Inconformadas as Rés, ora Recorrentes, vieram interpor recurso para este TCA SUL, cujas Alegações culminam com as seguintes conclusões: “1.ª A sentença sub judice enferma de erro de julgamento quanto à matéria de facto e de erro na decisão de direito, violando por errada interpretação e aplicação do disposto nos artigos 342.º, n.º 1 e 2 e 493.º, n.º 1 do Código Civil, artigo 12.º, n.º 1 da Lei n.º 24/2007, de 18 de julho e artigo 10.º, n.º 3 do Regime da Responsabilidade Civil Extracontratual do Estado e Demais Entidades Públicas.

  1. A decisão da matéria de facto proferida pelo Tribunal a quo não considerou como provada factualidade que se afigura - atento o enquadramento legal do litígio - relevante para a decisão do processo, impondo-se, desta forma, a sua ampliação.

  2. A factualidade alegada pela Autora no artigo 16.º da petição inicial (“No local a via apresenta 2 (duas) hemifaixas, 1 (uma) no sentido sul, e 1 (uma) no sentido Norte, separadas no eixo da faixa de rodagem por linha descontinua”) foi expressamente aceite pelas Rés no artigo 52.º da contestação e resulta demonstrada documentalmente através das fotografias juntas aos autos (cf. documento n.º 3 junto com a contestação).

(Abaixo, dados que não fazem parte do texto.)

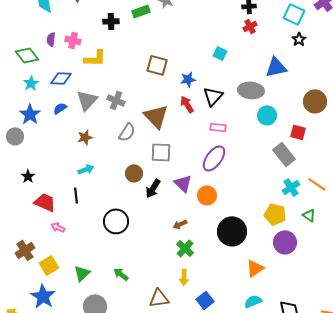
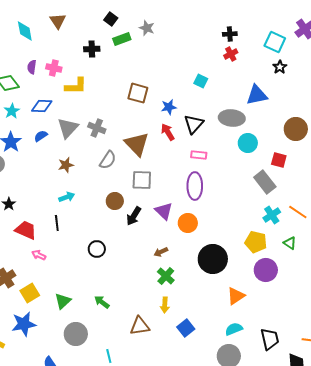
purple ellipse: (214, 158) -> (195, 186), turned -36
black circle: (116, 221) -> (97, 249), size x0.7
blue star: (43, 296) -> (24, 324), turned 30

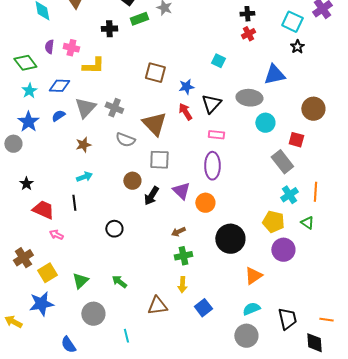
gray semicircle: (108, 160) -> (125, 140), turned 78
orange line: (298, 212) -> (315, 192), turned 60
green cross: (166, 276) -> (183, 256), turned 36

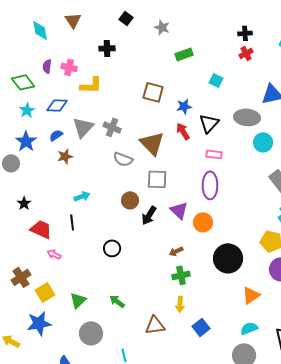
green rectangle: (139, 19) -> (184, 54), moved
brown star: (83, 145) -> (65, 156), moved

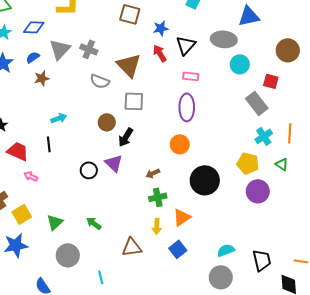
purple triangle: (179, 210) -> (114, 163), moved
orange triangle: (251, 295) -> (182, 217), moved

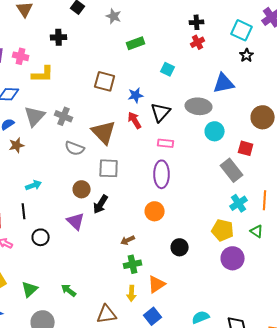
purple triangle: (114, 163) -> (76, 221), moved
black circle: (89, 170) -> (41, 237), moved
black circle: (205, 180) -> (180, 247), size x0.6

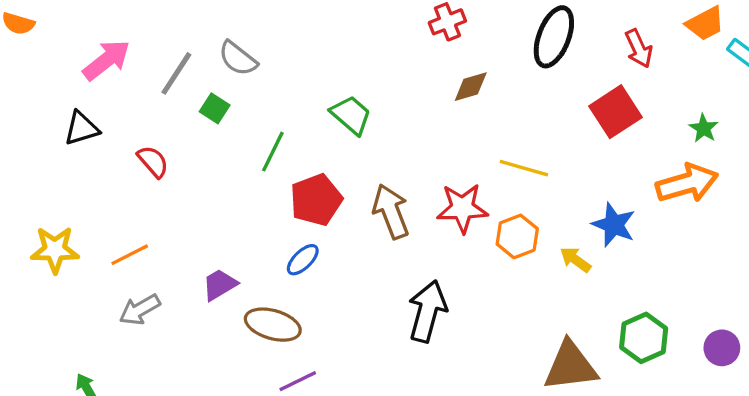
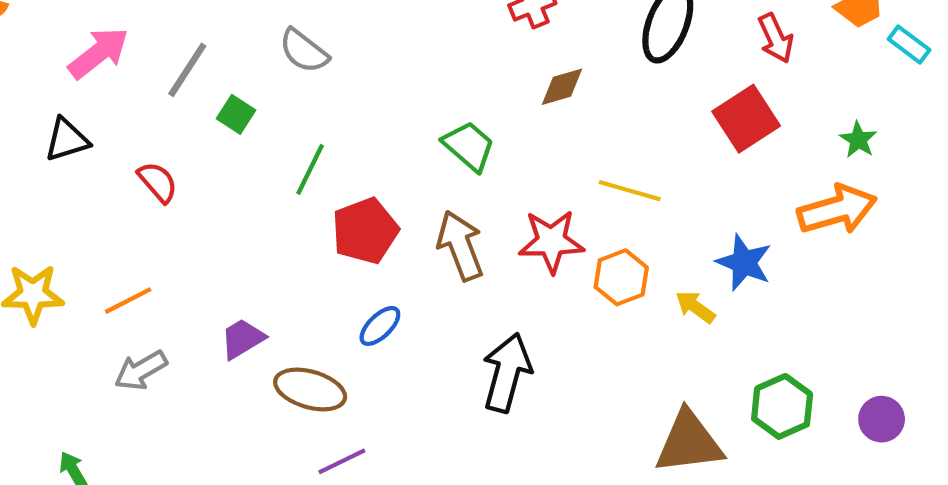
gray semicircle: (238, 58) -> (304, 51), moved
green trapezoid: (351, 115) -> (469, 146), moved
blue ellipse: (303, 260) -> (380, 326), moved

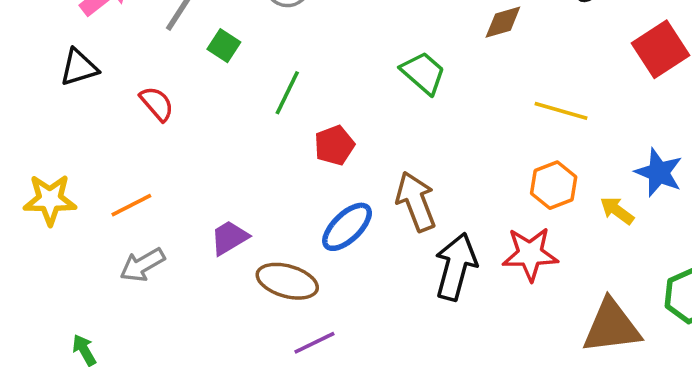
red pentagon: (365, 231) -> (334, 145), size x0.7
red star: (551, 241) -> (530, 254), moved
brown arrow: (460, 246) -> (416, 201), moved
blue ellipse: (380, 326) -> (347, 227), size x1.4

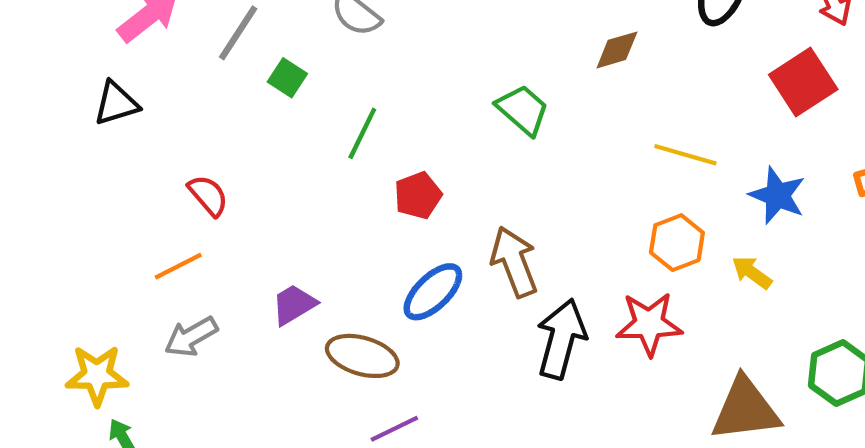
red semicircle: (157, 104) -> (208, 195), moved
blue star: (659, 172) -> (777, 195), moved
yellow star: (50, 200) -> (97, 375), moved

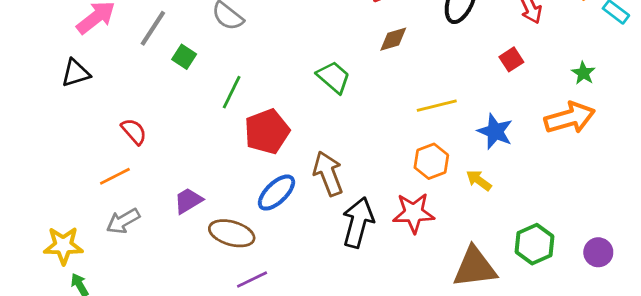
red square: (803, 82) -> (511, 59), size x0.6
yellow line: (685, 155) -> (437, 106), turned -30
red pentagon: (418, 195) -> (267, 131), size x1.5

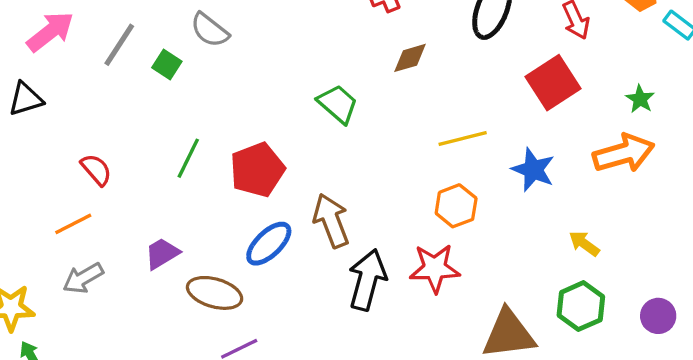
green square: (184, 57) -> (167, 65), moved
red square: (511, 59) -> (553, 83), size x1.8
green line: (232, 92) -> (188, 158), moved
yellow arrow: (479, 180) -> (584, 244), moved

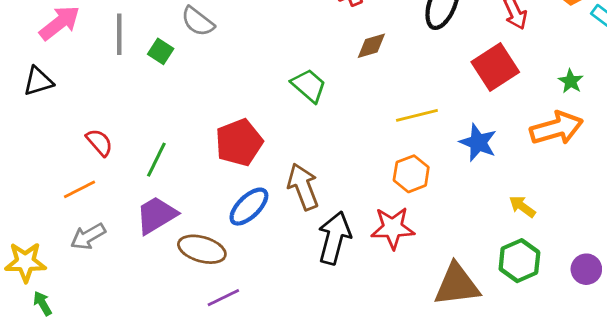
gray line: (119, 45) -> (119, 34), turned -33
green line: (188, 158) -> (156, 160), moved
purple trapezoid: (162, 253) -> (156, 215), size x1.4

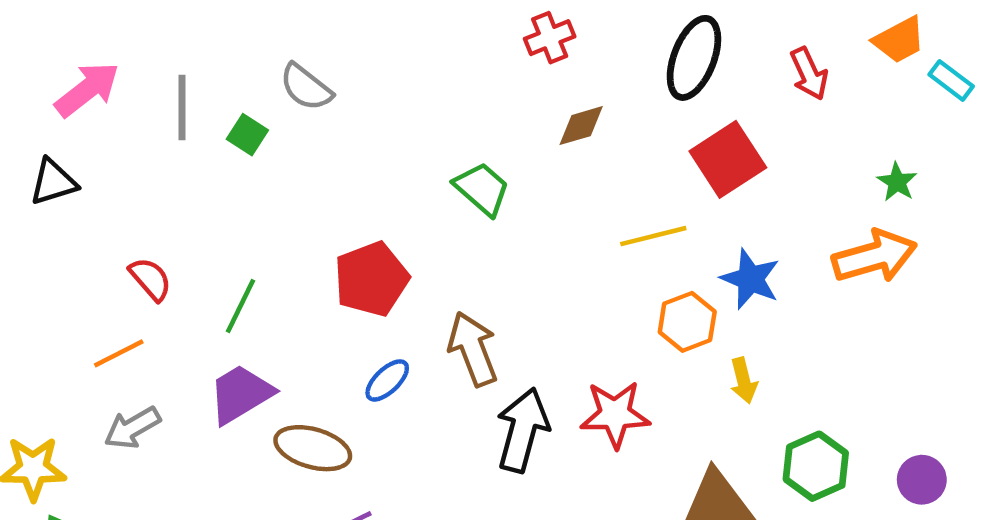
red square: (495, 67) -> (728, 159), moved
orange hexagon: (411, 174) -> (687, 322), moved
blue ellipse: (249, 207) -> (387, 380), size x0.7
yellow arrow: (522, 207) -> (744, 380), moved, turned -140

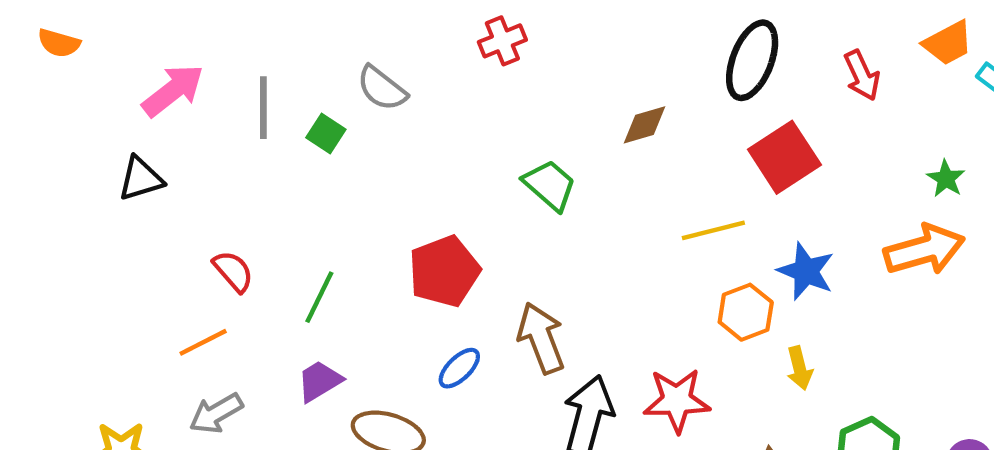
red cross: (550, 38) -> (502, 41), moved
purple trapezoid: (241, 394) -> (319, 381), size x0.7

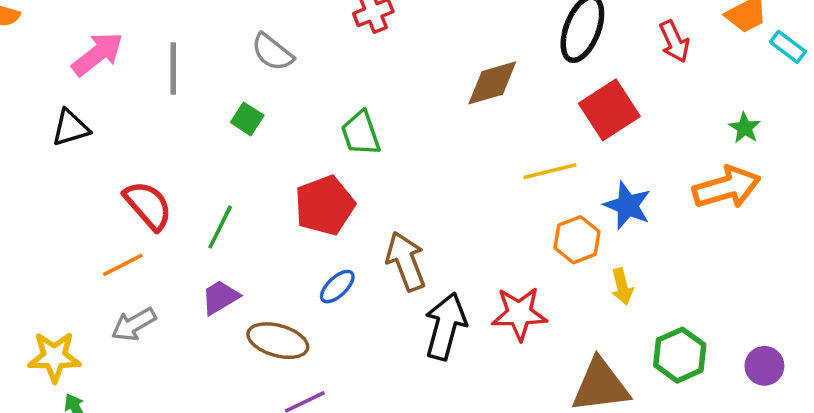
brown diamond: (644, 125) -> (492, 83), size x1.4
green square: (326, 133) -> (247, 119), moved
green trapezoid: (550, 185) -> (361, 133), moved, turned -150
red semicircle: (233, 271) -> (148, 205), size x1.4

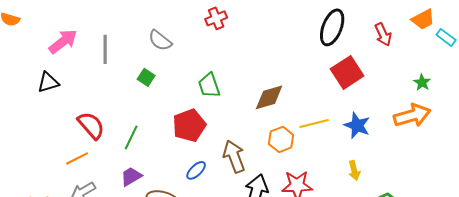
brown diamond: (492, 83) -> (269, 97), moved
yellow line: (550, 171) -> (314, 123), moved
orange hexagon: (577, 240) -> (281, 139), moved

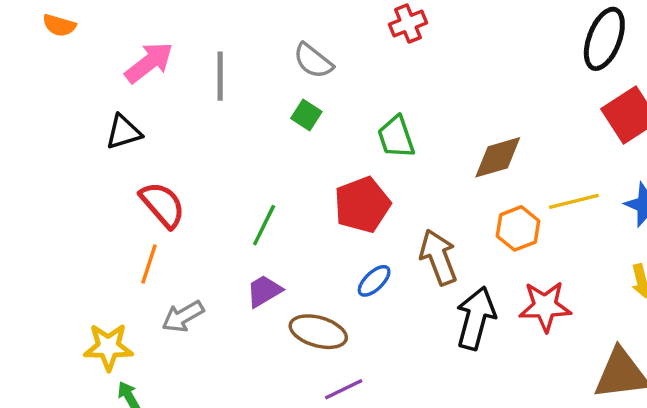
green square: (146, 77) -> (306, 115), moved
red semicircle: (91, 125) -> (163, 205), moved
orange line: (77, 158) -> (149, 264), moved, turned -45

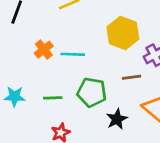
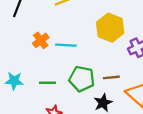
brown line: (132, 77) -> (111, 77), moved

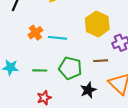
brown line: (111, 77) -> (101, 61), moved

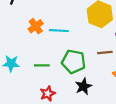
black star: (88, 90) -> (83, 86), moved

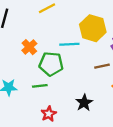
cyan line: (59, 31) -> (69, 44), moved
green pentagon: (74, 62) -> (51, 64), moved

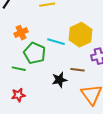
black star: (84, 103) -> (60, 80), moved

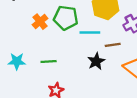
cyan line: (56, 42) -> (90, 32), moved
green pentagon: (35, 53) -> (66, 18), moved

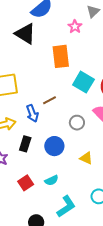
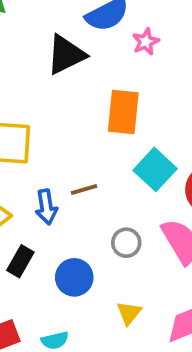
pink star: (75, 27) -> (146, 42), moved
black triangle: (25, 34) -> (66, 55), turned 50
yellow triangle: (86, 158) -> (129, 313), turned 32

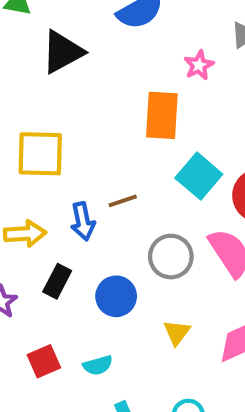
pink star: (146, 42) -> (199, 65), moved
black triangle: (66, 55) -> (62, 52), moved
gray circle: (126, 243) -> (171, 257), size x1.4

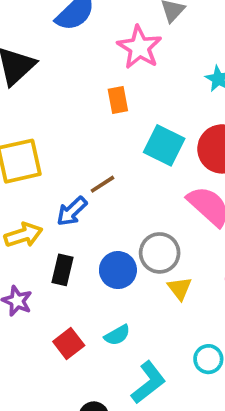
pink star: (199, 65) -> (139, 47), size x1.6
orange rectangle: (162, 115) -> (118, 100), size x0.6
blue arrow: (83, 221) -> (72, 211), turned 72
gray circle: (171, 257) -> (160, 253), moved

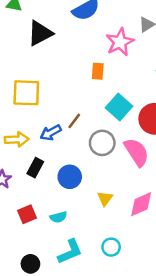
brown line: (103, 184) -> (74, 121), turned -35
gray circle: (160, 253) -> (102, 143), moved

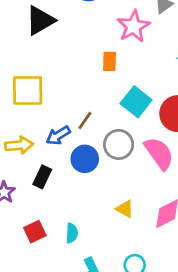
blue circle: (70, 177) -> (85, 159), moved
yellow triangle: (105, 198) -> (125, 209), turned -35
cyan semicircle: (58, 217) -> (72, 233), turned -70

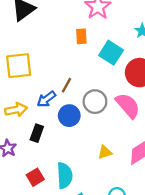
cyan square: (136, 102) -> (111, 53), moved
yellow triangle: (125, 209) -> (105, 152), turned -42
cyan semicircle: (72, 233) -> (65, 176), size x1.6

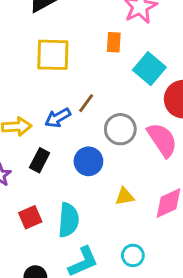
yellow square: (19, 66) -> (53, 55), moved
blue circle: (69, 116) -> (88, 161), moved

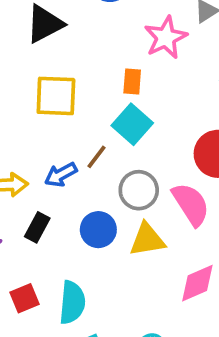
cyan square: (149, 69) -> (132, 124), moved
yellow triangle: (125, 197) -> (147, 240), moved, size x1.5

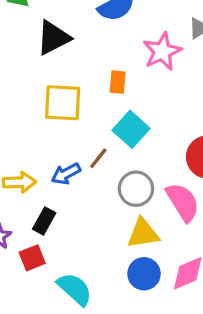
orange rectangle: (132, 82) -> (118, 82), moved
blue circle: (98, 230) -> (144, 274), moved
red square: (24, 298) -> (32, 258), moved
cyan semicircle: (72, 302) -> (75, 289), turned -54

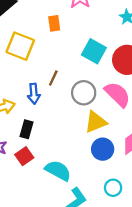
yellow square: (63, 103) -> (20, 46), turned 32
cyan square: (131, 129) -> (94, 51), moved
blue arrow: (66, 174) -> (34, 94), turned -54

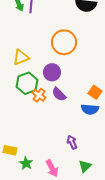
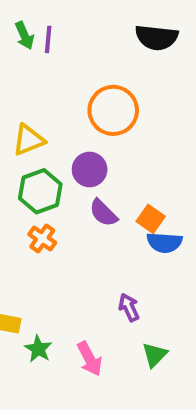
orange square: (95, 92) -> (151, 219), moved
orange cross: (39, 95) -> (42, 239), moved

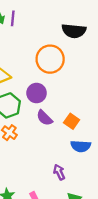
black semicircle: (157, 37) -> (74, 31), moved
blue semicircle: (164, 242) -> (81, 146), moved

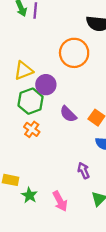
purple circle: (37, 93) -> (46, 85), moved

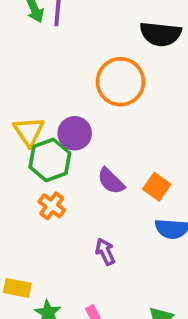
yellow triangle: (24, 71) -> (29, 131), moved, turned -42
purple arrow: (84, 171) -> (105, 252), moved

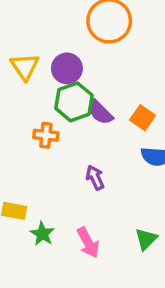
green hexagon: (50, 160) -> (74, 102), moved
orange cross: (52, 206) -> (46, 135), turned -30

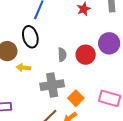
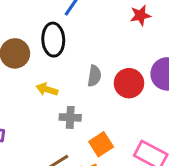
yellow arrow: (24, 68) -> (47, 89), moved
gray cross: (52, 85) -> (70, 117), size x0.6

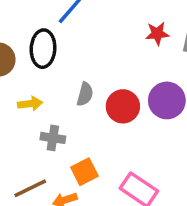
red star: (140, 15) -> (157, 34), moved
yellow arrow: (47, 89) -> (30, 104), turned 150

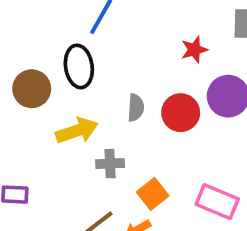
red star: (157, 34) -> (194, 50), moved
yellow arrow: (30, 104) -> (77, 131), size x1.5

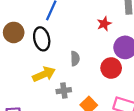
brown circle: (32, 89) -> (14, 32), moved
red circle: (181, 113) -> (111, 68), moved

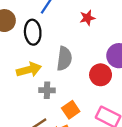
red star: (104, 24) -> (87, 18), moved
gray semicircle: (75, 59) -> (64, 59), size x1.5

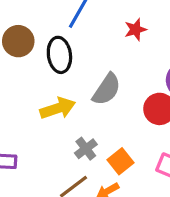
gray semicircle: (64, 59) -> (107, 89), turned 30
gray cross: (47, 90) -> (86, 149), moved, turned -35

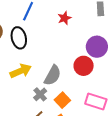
gray semicircle: (107, 89) -> (53, 75), moved

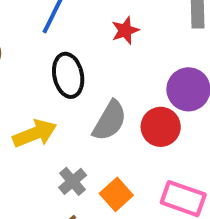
black ellipse: (19, 38) -> (68, 75), moved
gray semicircle: (53, 75) -> (110, 121), moved

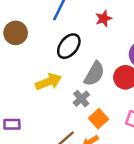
black ellipse: (68, 75) -> (69, 46), turned 50
gray cross: (73, 181) -> (81, 99), moved

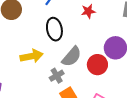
black ellipse: (69, 46) -> (54, 29), turned -60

  3. A referida factualidade, alegada pela Autora, aceite pelas Rés e provada por documento, assume-se com relevância para a decisão da causa, pelo que deverá ser aditado um ponto ao elenco dos factos provados - por ter sido admitido por acordo - com a seguinte redação: “No local a via apresenta 2 (duas) hemifaixas, 1 (uma) no sentido sul, e 1 (uma) no sentido Norte, separadas no eixo da faixa de rodagem por linha descontinua” (cf. artigo 16.º da petição inicial, artigo 52.º da contestação, documento n.º 3 junto com a contestação e artigo 607.º, n.º 4 do Código de Processo Civil).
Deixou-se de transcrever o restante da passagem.